The assumption seems to be that the adversary wants to confirm a guess of $\mathtt{value}$ given $\mathtt{hash}=\operatorname{SHA-256}(\mathtt{value}\mathbin\|\mathtt{pepper})$, for unknown random secret $\mathtt{pepper}$. This is an ad-hoc PRF of $\mathtt{value}$ with symmetric key $\mathtt{pepper}$.
No, the small size/entropy in $\mathtt{value}$ is not an issue. Neither is having a million of millions of $\mathtt{value}$ (or/and of leaked $\mathtt{hash}$ ). Without a successful and complete guess of $\mathtt{pepper}$, as far as we know, the adversary can't learn anything about $\mathtt{value}$ from its $\mathtt{hash}$ (beyond two $\mathtt{value}$ being identical with practical certainty when their $\mathtt{hash}$ is, something that additional random public salt would fix, see Maarten Bodewes's answer). Main theoretical weakness is the relatively small size of $\mathtt{pepper}$ (here 80-bit), which should be 128-bit or more by modern standards.
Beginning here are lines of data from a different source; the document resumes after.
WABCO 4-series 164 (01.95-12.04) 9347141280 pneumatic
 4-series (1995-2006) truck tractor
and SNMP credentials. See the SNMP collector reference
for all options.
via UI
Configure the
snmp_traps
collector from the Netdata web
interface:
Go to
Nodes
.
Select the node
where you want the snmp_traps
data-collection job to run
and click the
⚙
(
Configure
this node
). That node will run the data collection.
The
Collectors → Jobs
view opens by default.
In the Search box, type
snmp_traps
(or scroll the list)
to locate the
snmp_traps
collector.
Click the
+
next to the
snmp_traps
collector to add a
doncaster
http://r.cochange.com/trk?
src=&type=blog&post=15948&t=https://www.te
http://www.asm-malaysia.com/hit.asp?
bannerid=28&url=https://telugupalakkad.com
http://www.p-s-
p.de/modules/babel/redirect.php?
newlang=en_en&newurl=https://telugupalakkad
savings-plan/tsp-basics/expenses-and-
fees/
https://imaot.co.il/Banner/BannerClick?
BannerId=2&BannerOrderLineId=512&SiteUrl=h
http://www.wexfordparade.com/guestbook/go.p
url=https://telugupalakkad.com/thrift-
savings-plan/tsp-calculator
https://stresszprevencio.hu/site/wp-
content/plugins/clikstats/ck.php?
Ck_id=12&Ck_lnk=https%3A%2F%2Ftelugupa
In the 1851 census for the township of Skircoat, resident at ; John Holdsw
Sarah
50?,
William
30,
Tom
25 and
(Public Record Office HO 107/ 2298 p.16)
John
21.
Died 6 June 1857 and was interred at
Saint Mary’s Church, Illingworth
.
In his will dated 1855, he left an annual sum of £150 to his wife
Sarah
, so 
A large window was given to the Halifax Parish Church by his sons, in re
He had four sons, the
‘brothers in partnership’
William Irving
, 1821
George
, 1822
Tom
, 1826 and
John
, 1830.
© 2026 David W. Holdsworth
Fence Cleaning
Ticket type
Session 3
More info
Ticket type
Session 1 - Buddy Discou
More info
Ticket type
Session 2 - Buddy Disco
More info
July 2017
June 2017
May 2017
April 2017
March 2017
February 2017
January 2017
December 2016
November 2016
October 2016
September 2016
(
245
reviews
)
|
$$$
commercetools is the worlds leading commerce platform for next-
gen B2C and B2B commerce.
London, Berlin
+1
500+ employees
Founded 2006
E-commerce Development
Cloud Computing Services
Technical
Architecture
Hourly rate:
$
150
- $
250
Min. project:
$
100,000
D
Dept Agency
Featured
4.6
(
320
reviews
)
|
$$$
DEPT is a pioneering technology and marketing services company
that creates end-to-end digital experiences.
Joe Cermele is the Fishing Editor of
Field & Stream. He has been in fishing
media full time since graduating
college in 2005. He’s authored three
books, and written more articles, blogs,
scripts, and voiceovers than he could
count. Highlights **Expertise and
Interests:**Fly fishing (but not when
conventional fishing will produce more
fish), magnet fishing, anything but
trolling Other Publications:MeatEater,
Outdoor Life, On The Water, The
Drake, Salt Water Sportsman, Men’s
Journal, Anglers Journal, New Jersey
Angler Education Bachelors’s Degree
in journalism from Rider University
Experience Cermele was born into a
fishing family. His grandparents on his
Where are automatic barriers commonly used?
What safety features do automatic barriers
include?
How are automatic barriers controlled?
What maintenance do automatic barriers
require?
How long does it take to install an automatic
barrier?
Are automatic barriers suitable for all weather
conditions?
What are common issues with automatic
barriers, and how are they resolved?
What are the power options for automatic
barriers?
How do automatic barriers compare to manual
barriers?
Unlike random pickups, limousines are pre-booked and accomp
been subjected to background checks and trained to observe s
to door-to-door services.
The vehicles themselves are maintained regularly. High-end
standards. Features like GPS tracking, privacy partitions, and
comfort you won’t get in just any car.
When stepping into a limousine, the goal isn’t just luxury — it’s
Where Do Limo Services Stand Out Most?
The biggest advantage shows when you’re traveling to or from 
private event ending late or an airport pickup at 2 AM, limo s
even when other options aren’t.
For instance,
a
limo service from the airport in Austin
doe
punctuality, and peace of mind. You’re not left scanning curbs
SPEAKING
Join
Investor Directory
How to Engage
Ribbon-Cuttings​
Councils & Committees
Of course, there's the issue of keeping $\mathtt{pepper}$ secret, and other implementation issues (but the classic timing side channel of memcmp
does not matter).
The best known generic attack is essentially brute force. For each guess of $\mathtt{value}$, it enumerates $\mathtt{pepper}$, computes $\operatorname{SHA-256}(\mathtt{value}\mathbin\|\mathtt{pepper})$, and compares to the given $\mathtt{hash}$ (or the full list of theses). If there are several guesses of $\mathtt{value}$ with different likelihood, it pays to try the guesses from most to least likely. If $\mathtt{value}$ was long (so that $\mathtt{value}\mathbin\|\mathtt{pepper}$ exceeds the 64-byte block size of the SHA-256 internals), it would pay to cache the intermediate values that do not vary with each $\mathtt{pepper}$.
Note: we'd have better academic security assurance if we used HMAC-SHA-256 rather than this ad-hoc PRF. See M. Bellare: New Proofs for NMAC and HMAC: Security without Collision-Resistance, in Journal or Cryptology, 2015, originally in proceedings of Crypto 2006.